In the records below, pick out all lines containing the word "terverifikasi".

Data to use:
================================

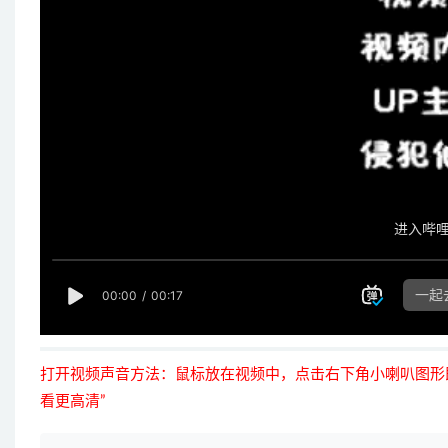
打开视频声音方法：鼠标放在视频中，点击右下角小喇叭图形
看更高清”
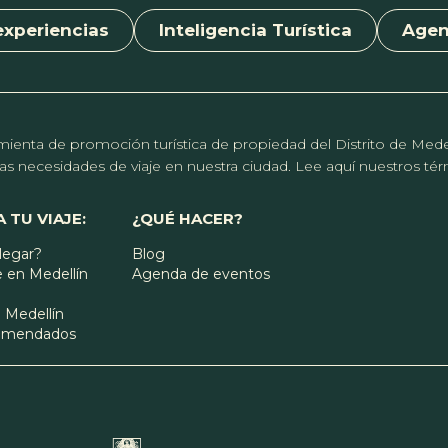
experiencias
Inteligencia Turística
Age
erramienta de promoción turística de propiedad del Distrito de Me
r las necesidades de viaje en nuestra ciudad. Lee aquí nuestros t
 TU VIAJE:
¿QUÉ HACER?
legar?
Blog
 en Medellín
Agenda de eventos
 Medellín
comendados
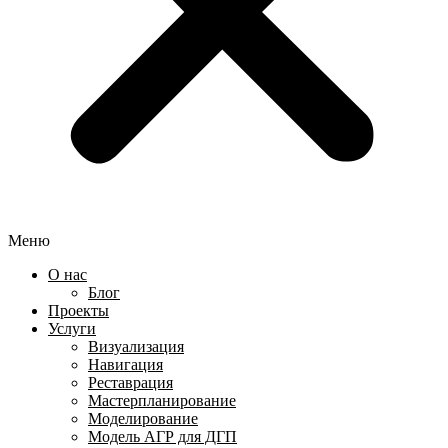
Меню
О нас
Блог
Проекты
Услуги
Визуализация
Навигация
Реставрация
Мастерпланирование
Моделирование
Модель АГР для ДГП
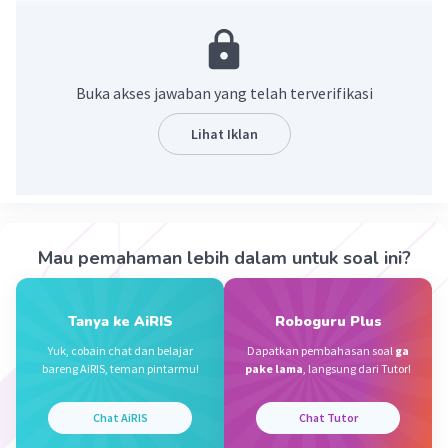
X - 110 = 210
X = 210 + 110
X = 320
Buka akses jawaban yang telah terverifikasi
·
0.0
(
0
)
Balas
Beri Rating
Lihat Iklan
Andreyan A
Level 2
21 November 2023 11:42
Jawaban terverifikasi
x-y=210
Mau pemahaman lebih dalam untuk soal ini?
x-110=210
Iklan
x=210+110
x=320
Tanya ke AiRIS
Roboguru Plus
Jadi x=320
Yuk, cobain chat dan belajar
Dapatkan pembahasan soal
ga
bareng AiRIS, teman pintarmu!
pake lama
, langsung dari Tutor!
·
0.0
(
0
)
Balas
Beri Rating
Chat AiRIS
Chat Tutor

================================

Output of the exercise:
Buka akses jawaban yang telah terverifikasi
Jawaban terverifikasi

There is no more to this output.